Snowflake Micro-Partitions & Data Clustering

Spread the love

1. Introduction

Traditional databases allows partitioning of large tables where the data in table divided into segments, called partitions, that make it easier to manage and query your data. This is referred to as static partitioning which requires you to include a partitioning clause in the CREATE TABLE statement to create a partitioned table.

The Snowflake Data Platform, as opposed to a traditional data warehouse, uses a unique and distinctive method of partitioning called Micro-partitioning that offers all the benefits of static partitioning without the known drawbacks and offers extra substantial advantages.

2. What are Micro-partitions?

All data in Snowflake is stored in database tables, logically structured as collections of columns and rows. Although this is how the front-end functions, Snowflake does not actually handle and store data in this manner. Instead, Snowflake stores all table data automatically divided into encrypted compressed files which are referred to as Micro-partitions.

Micro-partitions are immutable files i.e. cannot be modified once created and stores data in columnar format. Every new data arrival creates a new micro-partition. Each micro-partition contains between 50 MB and 500 MB of uncompressed data.

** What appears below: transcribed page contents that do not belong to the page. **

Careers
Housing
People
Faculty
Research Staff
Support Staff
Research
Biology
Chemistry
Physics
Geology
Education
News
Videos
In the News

Micro-partitioning is automatically performed on all Snowflake tables. The order in which the data is put or loaded is used to transparently partition the tables.

3. Query Pruning

Snowflake also stores metadata about all rows stored in a micro-partition. The metadata information includes

  • The range of values for each of the columns in the micro-partition.
  • The number of distinct values.
  • Additional properties used for both optimization and efficient query processing.

This metadata is an essential component of the Snowflake architecture because it enables queries to decide whether or not to query the data included in a micro-partition. In this manner, only the micro-partitions containing the relevant data are queried when a query is executed, saving time and resources. This process is known as Query Pruning, as the data is pruned before the query itself is executed.

4. How does the organization of data into micro-partitions impact query performance?

The performance of pruning greatly depends on how data is divided into micro-partitions. Let us understand with an example provided by the Snowflake’s own documentation.

Logical vs Physical Structure of a Snowflake table
Logical vs Physical Structure of a Snowflake table

This image may initially be difficult to understand. Let’s analyse it step by step, beginning with the left side. This is the way a table might show up in the Snowflake user interface. This is referred to as the Logical Structure. There are 24 rows of data and 4 columns – type, name, country, and date.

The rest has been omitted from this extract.